Yes, the testing won’t be perfect. But by limiting the number of
tests, we can better ensure that the people doing the testing are the
best qualified and that the testing is done at the highest level. And
yes, some infected people will spend the day at work, in restaurants, in
shops, etc. But workplaces, shops, and restaurants would take
temperatures before letting people enter, continually disinfect
surfaces, and implement the best social-distancing practices.
Initially, the best we may be able to do is test every household once
a week. But over time, we can get to daily testing.

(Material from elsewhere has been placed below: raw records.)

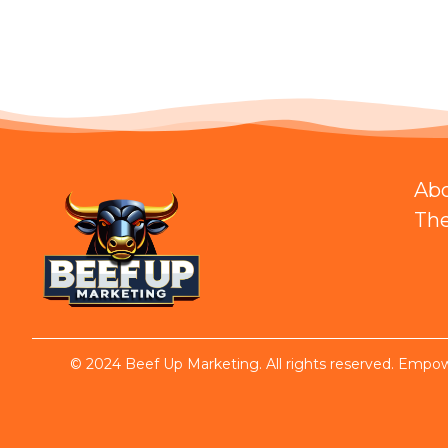
Ab
Th
© 2024 Beef Up Marketing. All rights reserved. Empowe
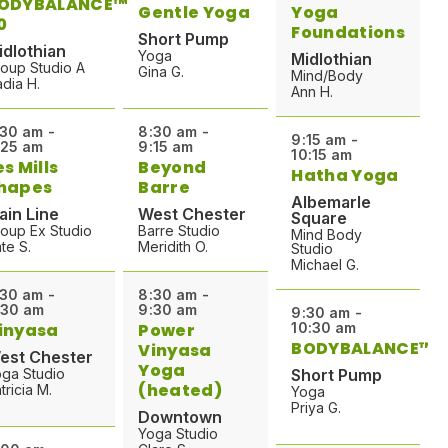
ODYBALANCE™
Gentle Yoga
Yoga
0
Foundations
Short Pump
idlothian
Yoga
Midlothian
oup Studio A
Gina G.
Mind/Body
dia H.
Ann H.
:30 am -
8:30 am -
9:15 am -
:25 am
9:15 am
10:15 am
es Mills
Beyond
Hatha Yoga
hapes
Barre
Albemarle
ain Line
West Chester
Square
oup Ex Studio
Barre Studio
Mind Body
te S.
Meridith O.
Studio
Michael G.
:30 am -
8:30 am -
:30 am
9:30 am
9:30 am -
inyasa
Power
10:30 am
BODYBALANCE™
Vinyasa
est Chester
Yoga
ga Studio
Short Pump
(heated)
tricia M.
Yoga
Priya G.
Downtown
Yoga Studio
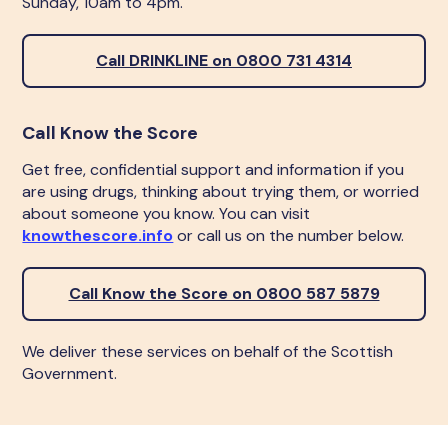
Sunday, 10am to 4pm.
Call DRINKLINE on 0800 731 4314
Call Know the Score
Get free, confidential support and information if you
are using drugs, thinking about trying them, or worried
about someone you know. You can visit
knowthescore.info
or call us on the number below.
Call Know the Score on 0800 587 5879
We deliver these services on behalf of the Scottish
Government.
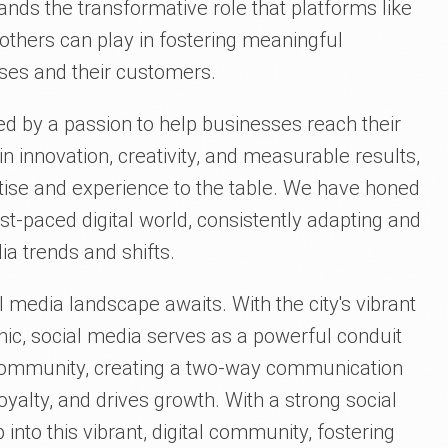
nds the transformative role that platforms like
others can play in fostering meaningful
ses and their customers.
ed by a passion to help businesses reach their
 in innovation, creativity, and measurable results,
rtise and experience to the table. We have honed
fast-paced digital world, consistently adapting and
ia trends and shifts.
al media landscape awaits. With the city's vibrant
ic, social media serves as a powerful conduit
e community, creating a two-way communication
yalty, and drives growth. With a strong social
nto this vibrant, digital community, fostering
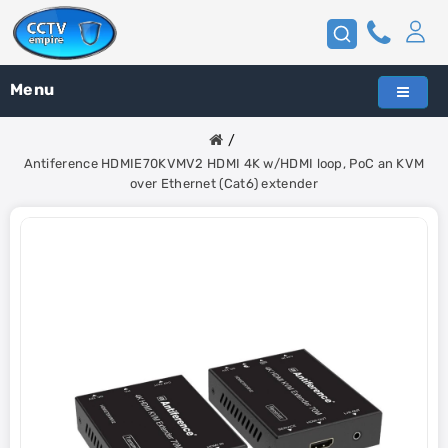
Menu
Antiference HDMIE70KVMV2 HDMI 4K w/HDMI loop, PoC an KVM
over Ethernet (Cat6) extender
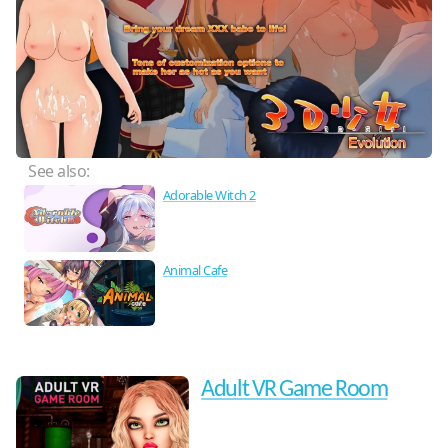
See also:
Adorable Witch 2
Animal Cafe
Adult VR Game Room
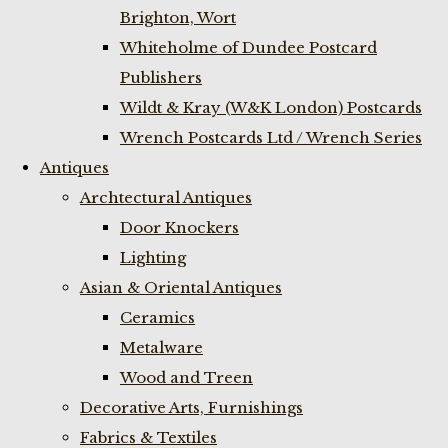
Brighton, Wort
Whiteholme of Dundee Postcard
Publishers
Wildt & Kray (W&K London) Postcards
Wrench Postcards Ltd / Wrench Series
Antiques
Archtectural Antiques
Door Knockers
Lighting
Asian & Oriental Antiques
Ceramics
Metalware
Wood and Treen
Decorative Arts, Furnishings
Fabrics & Textiles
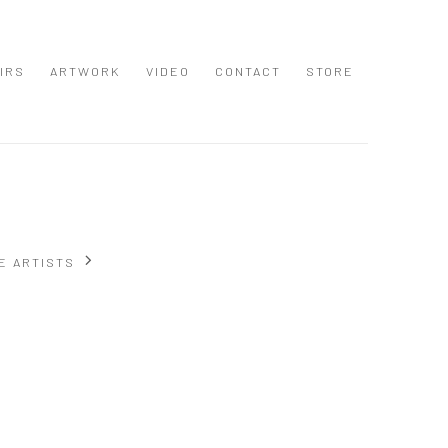
IRS
ARTWORK
VIDEO
CONTACT
STORE
E ARTISTS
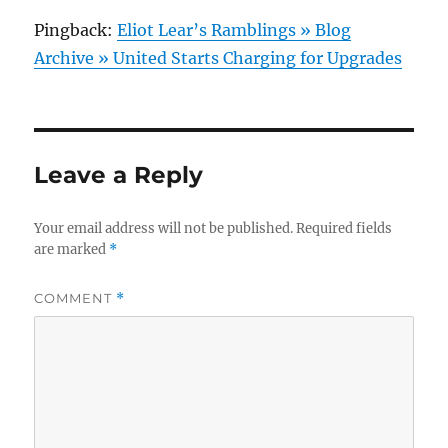
Pingback:
Eliot Lear’s Ramblings » Blog
Archive » United Starts Charging for Upgrades
Leave a Reply
Your email address will not be published.
Required fields
are marked
*
COMMENT
*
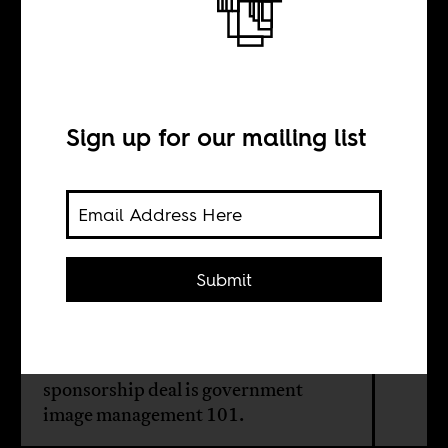
Rwanda’s £30
million Arsenal
sleeve
Sign up for our mailing list
BY
Submit
Susan Thomson
The Arsenal 'Visit Rwanda'
sponsorship deal is government
image management 101.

And, as the tests
improve, we’ll reach the point that less frequent testing is needed.
This can all be started very rapidly, maybe in time for Easter — the president’s proposed date to restart the economy!
PS, Here’s an email from an Atlanta doc that I received after writing the above.
I agree 100% with all you say about coronavirus and agree with
Paul Romer. Please be as vocal as possible about mass screening of the
population. And start today. Any positives we remove today will impact
the level of disease we see in 3-4 weeks.
STOP testing sick people at the end. The treatment is not different.
START screening the population. Remove the fuel and the fire will
go out. I am a doctor and waiting for this to crest in Atlanta. We
could have a huge impact on the crest if we started screening the
population now and isolated positives. Instead they test sick people
after the fact. I don’t want to see all of these patients and healthcare
workers die.
Israel is now using pooled testing of 60 samples to screen. If
the pool is negative all are negative. We do this to screen our blood
supply. Handsomely pay a biotech firm to work on this strategy. But with
pools of 60, you can screen a lot faster than 1 by 1.